── Excerpted records ──

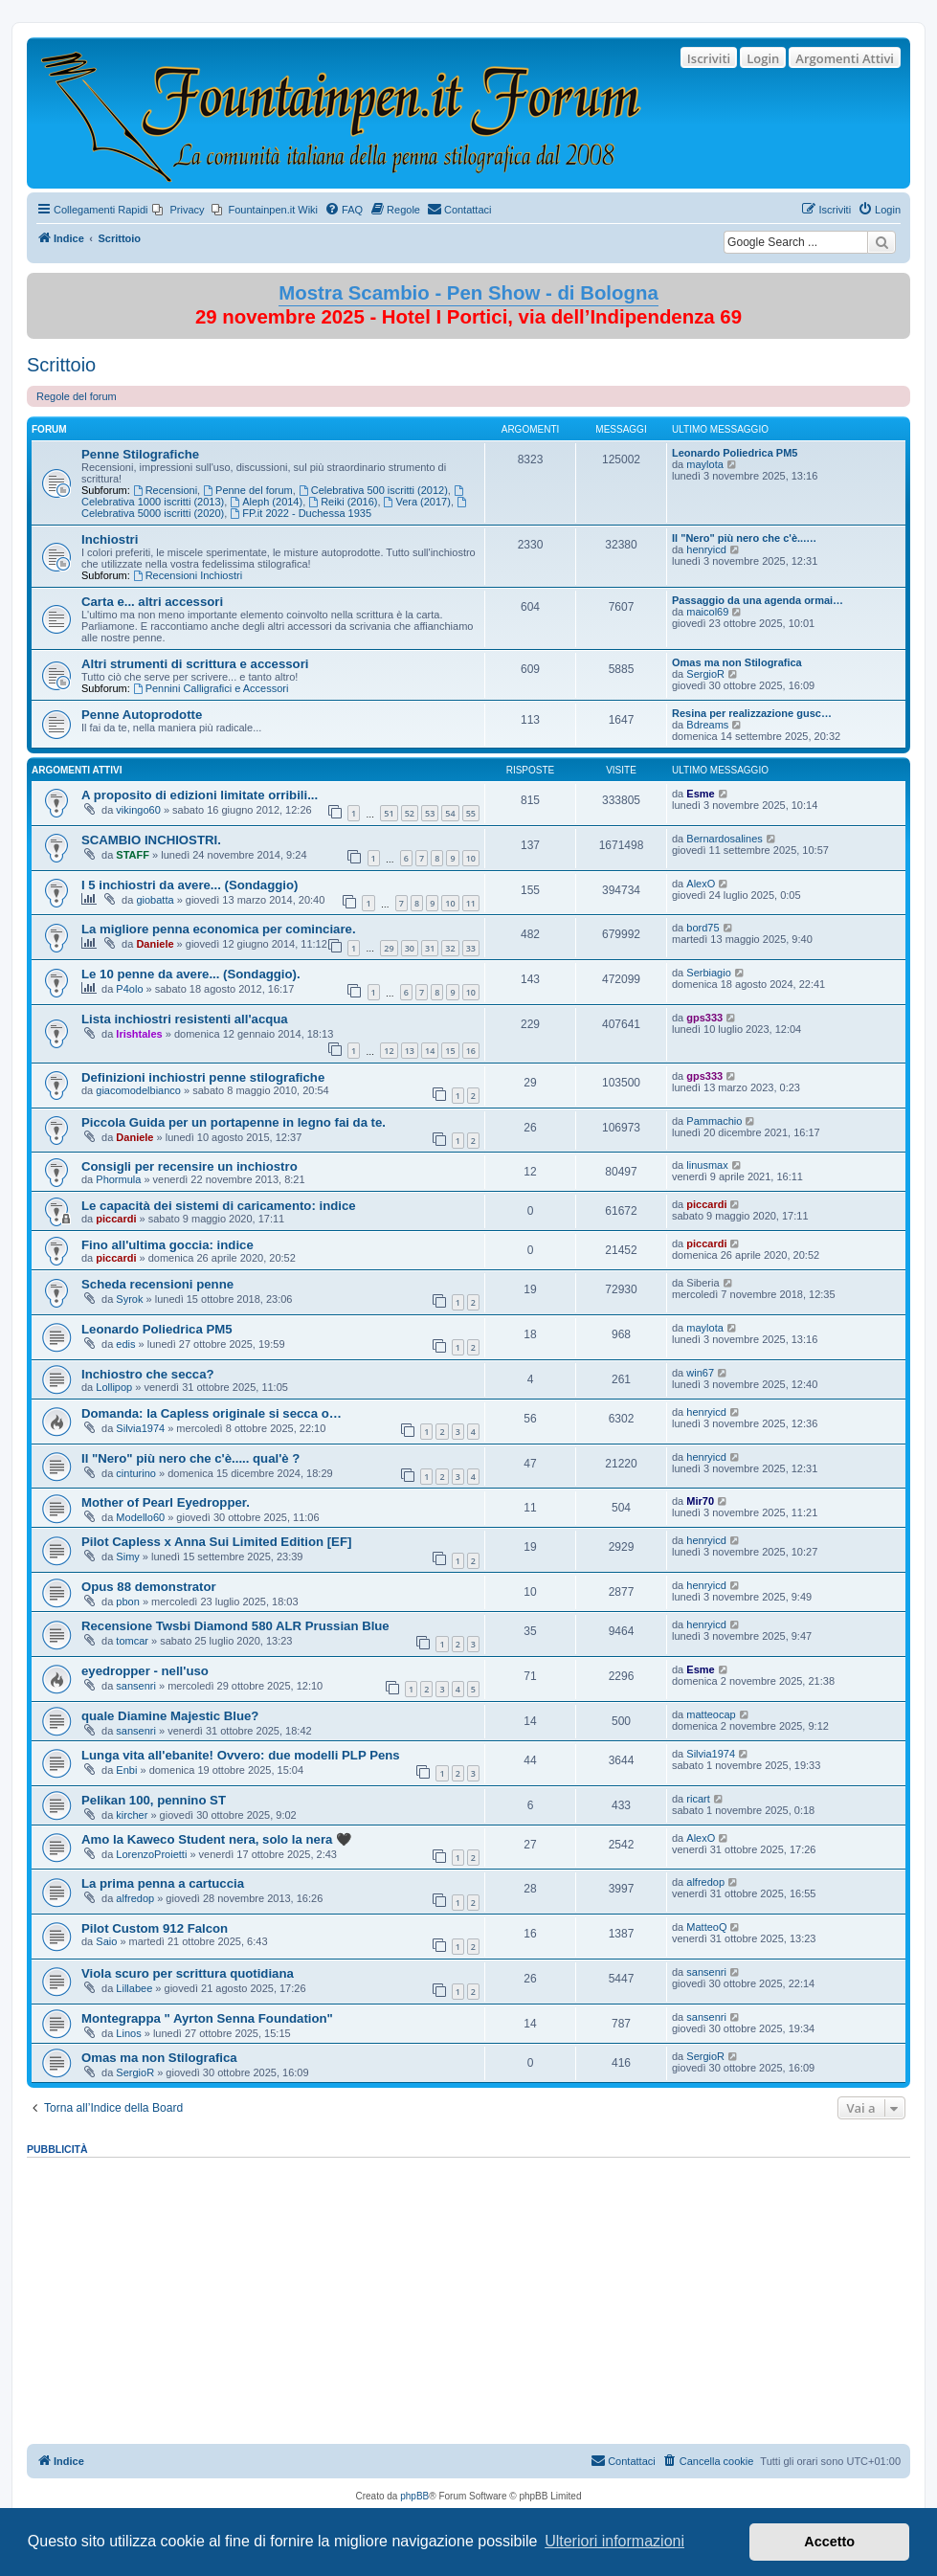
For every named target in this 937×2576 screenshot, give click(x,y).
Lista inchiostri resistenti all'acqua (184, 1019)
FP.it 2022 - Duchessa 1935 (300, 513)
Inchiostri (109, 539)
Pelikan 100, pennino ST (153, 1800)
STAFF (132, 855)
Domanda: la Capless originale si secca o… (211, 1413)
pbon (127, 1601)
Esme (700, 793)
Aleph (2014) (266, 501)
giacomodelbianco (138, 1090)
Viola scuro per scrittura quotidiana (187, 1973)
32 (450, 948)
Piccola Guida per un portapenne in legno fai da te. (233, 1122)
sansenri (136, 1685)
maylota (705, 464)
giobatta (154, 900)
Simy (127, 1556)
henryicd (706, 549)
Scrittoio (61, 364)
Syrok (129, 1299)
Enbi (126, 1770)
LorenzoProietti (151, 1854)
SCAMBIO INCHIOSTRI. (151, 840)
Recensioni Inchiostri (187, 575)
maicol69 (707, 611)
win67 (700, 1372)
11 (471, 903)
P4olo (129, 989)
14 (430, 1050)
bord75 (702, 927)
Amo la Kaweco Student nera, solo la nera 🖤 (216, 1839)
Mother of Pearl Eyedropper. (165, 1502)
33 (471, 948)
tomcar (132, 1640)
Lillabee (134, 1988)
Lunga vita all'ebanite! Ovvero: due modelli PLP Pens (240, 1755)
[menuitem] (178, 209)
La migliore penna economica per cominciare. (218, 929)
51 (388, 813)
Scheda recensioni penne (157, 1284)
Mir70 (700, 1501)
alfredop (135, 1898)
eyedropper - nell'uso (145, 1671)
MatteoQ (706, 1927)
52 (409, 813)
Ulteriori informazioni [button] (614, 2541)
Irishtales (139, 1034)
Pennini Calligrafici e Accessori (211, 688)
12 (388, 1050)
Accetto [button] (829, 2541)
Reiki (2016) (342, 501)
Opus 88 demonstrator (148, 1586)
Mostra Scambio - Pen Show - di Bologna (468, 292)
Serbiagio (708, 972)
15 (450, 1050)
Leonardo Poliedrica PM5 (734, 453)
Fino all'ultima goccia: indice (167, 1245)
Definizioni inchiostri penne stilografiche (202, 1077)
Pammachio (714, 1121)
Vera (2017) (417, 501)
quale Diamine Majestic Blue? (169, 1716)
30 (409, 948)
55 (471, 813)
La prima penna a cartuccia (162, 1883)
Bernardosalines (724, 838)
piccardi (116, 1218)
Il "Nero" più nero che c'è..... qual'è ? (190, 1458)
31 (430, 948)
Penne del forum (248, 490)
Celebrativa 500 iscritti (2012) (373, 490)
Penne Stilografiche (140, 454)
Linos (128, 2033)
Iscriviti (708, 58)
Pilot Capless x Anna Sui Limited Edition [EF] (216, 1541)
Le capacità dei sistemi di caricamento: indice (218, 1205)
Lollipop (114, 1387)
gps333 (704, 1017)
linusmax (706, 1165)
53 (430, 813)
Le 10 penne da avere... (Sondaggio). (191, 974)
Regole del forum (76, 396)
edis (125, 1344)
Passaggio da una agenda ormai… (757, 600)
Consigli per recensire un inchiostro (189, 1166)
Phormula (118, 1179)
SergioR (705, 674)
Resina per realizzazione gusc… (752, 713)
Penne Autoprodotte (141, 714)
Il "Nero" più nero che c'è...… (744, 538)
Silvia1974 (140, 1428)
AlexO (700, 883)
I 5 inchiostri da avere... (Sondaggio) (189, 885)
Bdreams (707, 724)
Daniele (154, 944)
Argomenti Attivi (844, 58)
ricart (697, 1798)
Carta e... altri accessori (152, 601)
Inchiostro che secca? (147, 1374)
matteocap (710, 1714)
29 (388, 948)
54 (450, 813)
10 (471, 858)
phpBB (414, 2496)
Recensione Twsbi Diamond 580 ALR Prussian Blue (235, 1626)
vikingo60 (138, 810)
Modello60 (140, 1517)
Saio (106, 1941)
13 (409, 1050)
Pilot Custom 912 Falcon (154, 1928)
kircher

───

Exercise requirements>
Using the entries above, return exactly the lines from the line with "SCAMBIO INCHIOSTRI. (151, 840)" to the line with "Pammachio (714, 1121)", counting both of those lines.

Result of this task>
SCAMBIO INCHIOSTRI. (151, 840)
Recensioni Inchiostri (187, 575)
maicol69 (707, 611)
win67 (700, 1372)
11 (471, 903)
P4olo (129, 989)
14 (430, 1050)
bord75 (702, 927)
Amo la Kaweco Student nera, solo la nera 🖤 (216, 1839)
Mother of Pearl Eyedropper. (165, 1502)
33 (471, 948)
tomcar (132, 1640)
Lillabee (134, 1988)
Lunga vita all'ebanite! Ovvero: due modelli PLP Pens (240, 1755)
[menuitem] (178, 209)
La migliore penna economica per cominciare. (218, 929)
51 (388, 813)
Scheda recensioni penne (157, 1284)
Mir70 (700, 1501)
alfredop (135, 1898)
eyedropper - nell'uso (145, 1671)
MatteoQ (706, 1927)
52 (409, 813)
Ulteriori informazioni [button] (614, 2541)
Irishtales (139, 1034)
Pennini Calligrafici e Accessori (211, 688)
12 (388, 1050)
Accetto [button] (829, 2541)
Reiki (2016) (342, 501)
Opus 88 demonstrator (148, 1586)
Mostra Scambio - Pen Show - di Bologna (468, 292)
Serbiagio (708, 972)
15 (450, 1050)
Leonardo Poliedrica PM5 (734, 453)
Fino all'ultima goccia: indice (167, 1245)
Definizioni inchiostri penne stilografiche (202, 1077)
Pammachio (714, 1121)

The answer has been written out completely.